Você desconfia que um devedor está se desfazendo dos bens para não pagar, ou quer garantir o patrimônio antes de partir para a execução? Agende uma reunião de diagnóstico gratuito: avaliamos juntos o cenário do seu crédito e indicamos se o arresto e a tutela de urgência são o caminho para proteger o que você tem a receber.

Perguntas frequentes

O que é arresto de bens?

É a apreensão judicial de bens indeterminados do devedor para garantir uma futura execução por quantia. O arresto não paga o credor nem transfere o bem, apenas o retira da livre disposição do devedor, impedindo que seja vendido, transferido ou escondido enquanto a dívida é discutida ou executada. Serve para assegurar que, quando a cobrança chegar à penhora, exista patrimônio a penhorar.

Qual a diferença entre arresto executivo e tutela cautelar de arresto?

O arresto executivo (art. 830 do CPC) ocorre dentro da execução: quando o oficial não encontra o devedor para citá-lo mas localiza bens, ele os arresta como pré-penhora, sem exigir prova de risco. A tutela cautelar de arresto (arts. 300 e 301) é pedida pelo credor como tutela de urgência, muitas vezes antes da execução, para bloquear bens diante do risco de dilapidação, e exige demonstrar a probabilidade do direito e o perigo de dano.

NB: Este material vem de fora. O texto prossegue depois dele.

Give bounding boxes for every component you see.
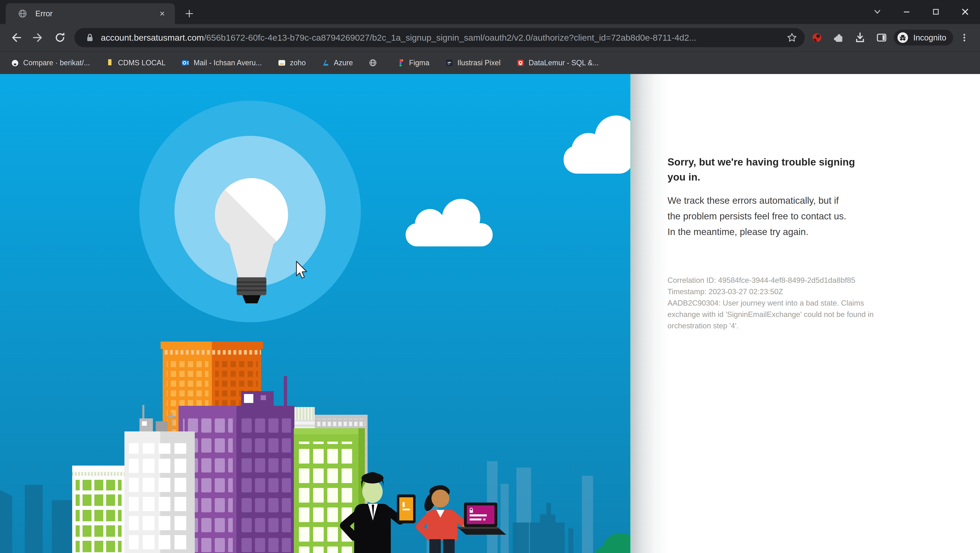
back-arrow-icon	[10, 31, 22, 44]
forward-button[interactable]	[29, 29, 47, 46]
bookmark-globe[interactable]	[366, 55, 383, 71]
three-dots-icon	[959, 32, 970, 43]
plus-icon	[184, 8, 194, 19]
bookmark-star-icon[interactable]	[786, 32, 798, 43]
tab-title: Error	[35, 10, 157, 18]
tab-strip: Error	[0, 0, 980, 24]
white-green-building	[72, 466, 124, 553]
bookmark-label: DataLemur - SQL &...	[529, 59, 599, 67]
bookmark-cdms-local[interactable]: CDMS LOCAL	[103, 55, 168, 71]
outlook-icon	[181, 58, 190, 67]
incognito-spy-icon	[896, 31, 909, 44]
url-path: /656b1672-60fc-4e13-b79c-ca8794269027/b2…	[204, 33, 696, 43]
reload-button[interactable]	[51, 29, 69, 46]
minimize-icon	[901, 6, 912, 17]
minimize-button[interactable]	[899, 5, 914, 19]
extensions-button[interactable]	[832, 31, 845, 44]
toolbar: account.bersatusmart.com/656b1672-60fc-4…	[0, 24, 980, 51]
downloads-button[interactable]	[853, 31, 867, 44]
lock-icon	[84, 32, 95, 43]
figma-icon	[396, 58, 406, 67]
close-window-button[interactable]	[958, 5, 972, 19]
forward-arrow-icon	[32, 31, 45, 44]
red-extension-icon	[811, 31, 823, 44]
close-icon	[158, 10, 166, 18]
bookmark-label: CDMS LOCAL	[118, 59, 165, 67]
error-details: Correlation ID: 49584fce-3944-4ef8-8499-…	[668, 275, 962, 332]
signin-illustration	[0, 74, 630, 553]
globe-icon	[368, 58, 377, 67]
side-panel-icon	[875, 32, 888, 44]
error-body: We track these errors automatically, but…	[668, 193, 962, 240]
browser-menu-button[interactable]	[958, 31, 971, 44]
azure-icon	[321, 58, 330, 67]
bookmark-zoho[interactable]: zoho	[275, 55, 308, 71]
browser-tab[interactable]: Error	[6, 3, 175, 24]
bookmarks-bar: Compare · berikat/... CDMS LOCAL Mail - …	[0, 51, 980, 74]
incognito-label: Incognito	[913, 33, 946, 42]
bookmark-azure[interactable]: Azure	[319, 55, 355, 71]
download-icon	[854, 31, 866, 44]
bookmark-label: Mail - Ichsan Averu...	[194, 59, 262, 67]
tab-search-button[interactable]	[870, 5, 885, 19]
maximize-icon	[931, 6, 941, 17]
bookmark-ilustrasi-pixel[interactable]: Ilustrasi Pixel	[442, 55, 503, 71]
tab-close-button[interactable]	[157, 8, 168, 19]
folder-icon	[105, 58, 114, 67]
extension-red-button[interactable]	[810, 31, 824, 44]
extension-area	[810, 31, 889, 44]
bookmark-compare[interactable]: Compare · berikat/...	[8, 55, 92, 71]
chevron-down-icon	[872, 6, 883, 17]
bookmark-label: Compare · berikat/...	[23, 59, 90, 67]
pixel-icon	[445, 58, 454, 67]
bookmark-mail[interactable]: Mail - Ichsan Averu...	[178, 55, 264, 71]
puzzle-icon	[832, 32, 845, 44]
bookmark-label: Ilustrasi Pixel	[457, 59, 501, 67]
new-tab-button[interactable]	[183, 7, 196, 20]
bookmark-label: Figma	[409, 59, 430, 67]
window-controls	[870, 2, 976, 22]
globe-favicon-icon	[18, 9, 27, 18]
error-heading: Sorry, but we're having trouble signing …	[668, 154, 962, 184]
bookmark-figma[interactable]: Figma	[394, 55, 432, 71]
address-bar[interactable]: account.bersatusmart.com/656b1672-60fc-4…	[75, 28, 805, 47]
bookmark-label: zoho	[290, 59, 306, 67]
reload-icon	[54, 31, 67, 44]
datalemur-icon	[516, 58, 525, 67]
incognito-badge: Incognito	[894, 30, 953, 46]
url-domain: account.bersatusmart.com	[101, 33, 204, 43]
maximize-button[interactable]	[929, 5, 943, 19]
close-icon	[959, 6, 971, 17]
side-panel-button[interactable]	[875, 31, 889, 44]
url-text: account.bersatusmart.com/656b1672-60fc-4…	[101, 33, 782, 43]
error-panel: Sorry, but we're having trouble signing …	[630, 74, 980, 553]
back-button[interactable]	[7, 29, 25, 46]
bookmark-label: Azure	[334, 59, 353, 67]
bookmark-datalemur[interactable]: DataLemur - SQL &...	[514, 55, 601, 71]
zoho-icon	[277, 58, 286, 67]
github-icon	[11, 58, 19, 67]
page-content: Sorry, but we're having trouble signing …	[0, 74, 980, 553]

Quais os requisitos para conseguir o arresto?

Quando o arresto é pedido como tutela de urgência, o art. 300 do CPC exige dois requisitos: a probabilidade do direito (fumus boni iuris), comprovada por documentos que mostrem que o crédito existe, e o perigo de dano ou risco ao resultado útil do processo (periculum in mora), demonstrado por indícios de que o devedor está dilapidando ou prestes a dilapidar o patrimônio. Presentes os dois, o juiz pode conceder a medida liminarmente, sem ouvir o devedor primeiro.

Qual a diferença entre arresto, penhora e sequestro?

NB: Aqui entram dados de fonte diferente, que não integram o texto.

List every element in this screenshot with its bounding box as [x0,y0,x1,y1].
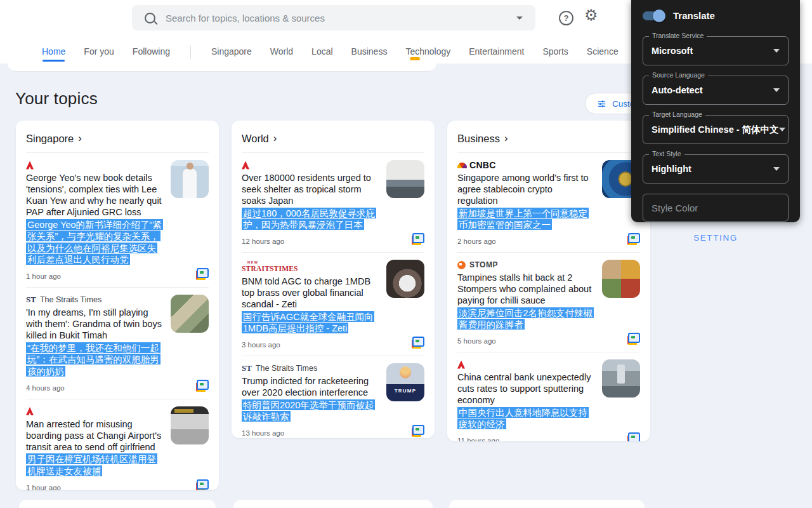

O arresto bloqueia bens quaisquer do devedor, antes ou no início da execução, para garantir a futura penhora. A penhora individualiza, já na execução após a citação, os bens que responderão pela dívida, seguindo a ordem legal do art. 835. O sequestro recai sobre um bem específico e determinado que é objeto de disputa, para preservá-lo até a decisão. Na cobrança de valores, a medida usual é o arresto, porque o que se garante é uma quantia.

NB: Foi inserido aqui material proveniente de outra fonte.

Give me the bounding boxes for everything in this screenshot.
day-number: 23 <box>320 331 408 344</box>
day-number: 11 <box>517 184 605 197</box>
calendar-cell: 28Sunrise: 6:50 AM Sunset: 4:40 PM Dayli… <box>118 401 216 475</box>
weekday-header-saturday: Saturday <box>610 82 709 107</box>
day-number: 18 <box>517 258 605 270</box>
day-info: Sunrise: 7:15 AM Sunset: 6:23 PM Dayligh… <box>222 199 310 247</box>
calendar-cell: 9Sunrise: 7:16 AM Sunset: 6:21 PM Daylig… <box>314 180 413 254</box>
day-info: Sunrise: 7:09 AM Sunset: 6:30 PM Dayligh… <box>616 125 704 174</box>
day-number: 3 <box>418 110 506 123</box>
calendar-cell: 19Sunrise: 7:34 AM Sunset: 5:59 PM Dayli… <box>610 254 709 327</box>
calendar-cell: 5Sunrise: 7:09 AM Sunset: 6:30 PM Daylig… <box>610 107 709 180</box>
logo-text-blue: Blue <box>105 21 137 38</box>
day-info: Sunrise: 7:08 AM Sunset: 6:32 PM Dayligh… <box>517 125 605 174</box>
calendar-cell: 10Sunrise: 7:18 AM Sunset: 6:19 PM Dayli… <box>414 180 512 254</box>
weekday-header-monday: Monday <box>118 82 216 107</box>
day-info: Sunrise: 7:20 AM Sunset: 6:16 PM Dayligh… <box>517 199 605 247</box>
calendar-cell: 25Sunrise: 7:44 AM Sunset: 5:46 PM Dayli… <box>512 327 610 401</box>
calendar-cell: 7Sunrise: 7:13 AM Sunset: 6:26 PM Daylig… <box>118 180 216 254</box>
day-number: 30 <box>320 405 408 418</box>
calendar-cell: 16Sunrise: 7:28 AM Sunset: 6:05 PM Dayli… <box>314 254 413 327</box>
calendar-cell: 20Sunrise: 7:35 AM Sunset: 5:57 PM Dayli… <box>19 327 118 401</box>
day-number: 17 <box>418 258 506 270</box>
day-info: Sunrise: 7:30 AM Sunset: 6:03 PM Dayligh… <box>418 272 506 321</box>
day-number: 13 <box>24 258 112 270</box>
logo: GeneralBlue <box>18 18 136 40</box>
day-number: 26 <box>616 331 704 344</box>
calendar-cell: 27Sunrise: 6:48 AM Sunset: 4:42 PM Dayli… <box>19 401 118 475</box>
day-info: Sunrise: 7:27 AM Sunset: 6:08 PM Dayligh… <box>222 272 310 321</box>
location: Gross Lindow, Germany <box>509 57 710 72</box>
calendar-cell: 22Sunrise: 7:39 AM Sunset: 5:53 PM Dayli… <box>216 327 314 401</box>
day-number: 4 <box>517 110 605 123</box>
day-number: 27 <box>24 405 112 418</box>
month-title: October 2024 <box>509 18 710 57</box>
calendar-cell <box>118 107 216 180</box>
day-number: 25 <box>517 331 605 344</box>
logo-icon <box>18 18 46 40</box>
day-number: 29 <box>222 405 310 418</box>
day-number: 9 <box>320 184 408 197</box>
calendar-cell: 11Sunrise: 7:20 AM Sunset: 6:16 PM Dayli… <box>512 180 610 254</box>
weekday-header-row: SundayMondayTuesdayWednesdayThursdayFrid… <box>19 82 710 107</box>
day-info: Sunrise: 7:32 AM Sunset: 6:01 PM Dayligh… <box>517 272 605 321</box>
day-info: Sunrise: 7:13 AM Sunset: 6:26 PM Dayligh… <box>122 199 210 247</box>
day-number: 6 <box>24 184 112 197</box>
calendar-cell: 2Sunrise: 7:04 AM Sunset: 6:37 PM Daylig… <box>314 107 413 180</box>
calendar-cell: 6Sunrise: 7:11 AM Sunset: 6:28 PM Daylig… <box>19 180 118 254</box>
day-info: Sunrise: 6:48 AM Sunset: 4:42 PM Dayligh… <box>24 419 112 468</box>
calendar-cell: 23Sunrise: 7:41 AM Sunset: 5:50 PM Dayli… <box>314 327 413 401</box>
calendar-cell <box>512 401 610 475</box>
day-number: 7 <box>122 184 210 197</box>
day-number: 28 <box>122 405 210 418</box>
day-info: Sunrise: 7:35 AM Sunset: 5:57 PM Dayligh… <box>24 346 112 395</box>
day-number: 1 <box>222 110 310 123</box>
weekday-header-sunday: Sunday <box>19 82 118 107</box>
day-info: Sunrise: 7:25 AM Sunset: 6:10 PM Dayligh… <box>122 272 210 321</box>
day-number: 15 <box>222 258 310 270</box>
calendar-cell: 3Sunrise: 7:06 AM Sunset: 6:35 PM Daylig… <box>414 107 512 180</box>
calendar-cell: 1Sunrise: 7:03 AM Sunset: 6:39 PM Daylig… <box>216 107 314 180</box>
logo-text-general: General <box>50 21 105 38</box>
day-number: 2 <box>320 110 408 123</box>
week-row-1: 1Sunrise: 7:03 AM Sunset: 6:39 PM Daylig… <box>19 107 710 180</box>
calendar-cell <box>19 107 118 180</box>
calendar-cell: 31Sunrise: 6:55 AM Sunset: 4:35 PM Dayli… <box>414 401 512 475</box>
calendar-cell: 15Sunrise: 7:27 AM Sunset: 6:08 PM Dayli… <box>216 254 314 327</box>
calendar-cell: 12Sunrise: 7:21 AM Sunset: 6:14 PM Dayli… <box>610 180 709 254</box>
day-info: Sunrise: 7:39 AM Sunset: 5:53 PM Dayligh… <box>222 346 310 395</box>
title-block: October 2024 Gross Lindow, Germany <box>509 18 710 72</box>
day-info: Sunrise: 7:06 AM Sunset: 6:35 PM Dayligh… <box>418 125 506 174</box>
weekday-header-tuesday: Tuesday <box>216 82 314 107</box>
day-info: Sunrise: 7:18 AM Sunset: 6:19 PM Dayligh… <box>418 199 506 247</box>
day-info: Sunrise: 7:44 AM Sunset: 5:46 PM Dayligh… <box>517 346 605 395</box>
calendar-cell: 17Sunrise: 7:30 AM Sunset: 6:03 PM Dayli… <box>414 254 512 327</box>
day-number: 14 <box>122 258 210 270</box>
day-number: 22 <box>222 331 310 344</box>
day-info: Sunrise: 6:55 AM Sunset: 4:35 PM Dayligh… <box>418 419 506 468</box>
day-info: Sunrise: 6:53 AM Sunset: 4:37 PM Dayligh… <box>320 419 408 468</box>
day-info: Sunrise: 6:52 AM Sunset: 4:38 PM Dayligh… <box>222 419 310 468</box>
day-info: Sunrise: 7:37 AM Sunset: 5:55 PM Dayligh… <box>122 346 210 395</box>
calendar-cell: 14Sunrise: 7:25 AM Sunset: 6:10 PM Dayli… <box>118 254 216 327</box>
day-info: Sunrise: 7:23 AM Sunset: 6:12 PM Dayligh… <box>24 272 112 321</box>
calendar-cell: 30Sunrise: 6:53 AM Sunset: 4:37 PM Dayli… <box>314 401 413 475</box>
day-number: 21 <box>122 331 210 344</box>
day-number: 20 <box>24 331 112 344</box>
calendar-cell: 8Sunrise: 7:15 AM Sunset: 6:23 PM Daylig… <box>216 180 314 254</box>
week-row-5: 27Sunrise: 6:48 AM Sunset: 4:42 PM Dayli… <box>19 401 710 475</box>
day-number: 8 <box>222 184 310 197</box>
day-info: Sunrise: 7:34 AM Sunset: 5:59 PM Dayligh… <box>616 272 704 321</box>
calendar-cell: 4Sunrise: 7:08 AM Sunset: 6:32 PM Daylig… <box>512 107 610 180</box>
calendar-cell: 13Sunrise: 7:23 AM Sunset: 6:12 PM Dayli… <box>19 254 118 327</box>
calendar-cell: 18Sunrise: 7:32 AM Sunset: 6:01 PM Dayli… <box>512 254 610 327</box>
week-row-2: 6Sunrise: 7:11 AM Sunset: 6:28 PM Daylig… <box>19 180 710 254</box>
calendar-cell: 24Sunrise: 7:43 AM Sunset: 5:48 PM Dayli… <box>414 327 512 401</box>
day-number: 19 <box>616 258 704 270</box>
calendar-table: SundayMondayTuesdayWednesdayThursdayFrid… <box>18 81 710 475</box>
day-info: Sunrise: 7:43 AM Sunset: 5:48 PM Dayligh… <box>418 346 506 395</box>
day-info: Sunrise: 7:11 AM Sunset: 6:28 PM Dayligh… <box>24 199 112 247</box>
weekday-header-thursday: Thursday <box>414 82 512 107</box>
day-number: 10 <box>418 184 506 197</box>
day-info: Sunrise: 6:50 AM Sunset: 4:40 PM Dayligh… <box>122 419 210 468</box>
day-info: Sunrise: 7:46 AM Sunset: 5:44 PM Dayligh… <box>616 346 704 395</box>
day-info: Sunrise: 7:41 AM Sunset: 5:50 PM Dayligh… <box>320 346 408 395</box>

Quando vale a pena pedir o arresto de bens do devedor?

Quando há risco concreto de esvaziamento patrimonial, por exemplo venda apressada de imóveis e veículos, transferências suspeitas, dissolução irregular, fechamento de estabelecimento ou histórico de blindagem, somado a prova documental forte do crédito. Nessas situações, esperar o rito normal até a penhora costuma chegar tarde demais, e o arresto reserva o patrimônio antes que ele desapareça, além de blindar a cobrança contra alienações futuras em fraude à execução.

O arresto pode bloquear a conta bancária do devedor?

Sim. O arresto pode recair sobre dinheiro em conta, por bloqueio eletrônico semelhante ao do SISBAJUD, além de imóveis, veículos, participações societárias e outros bens, na medida suficiente para cobrir a dívida atualizada. O objetivo não é asfixiar o devedor, mas reservar patrimônio bastante para garantir o crédito até que a execução se complete.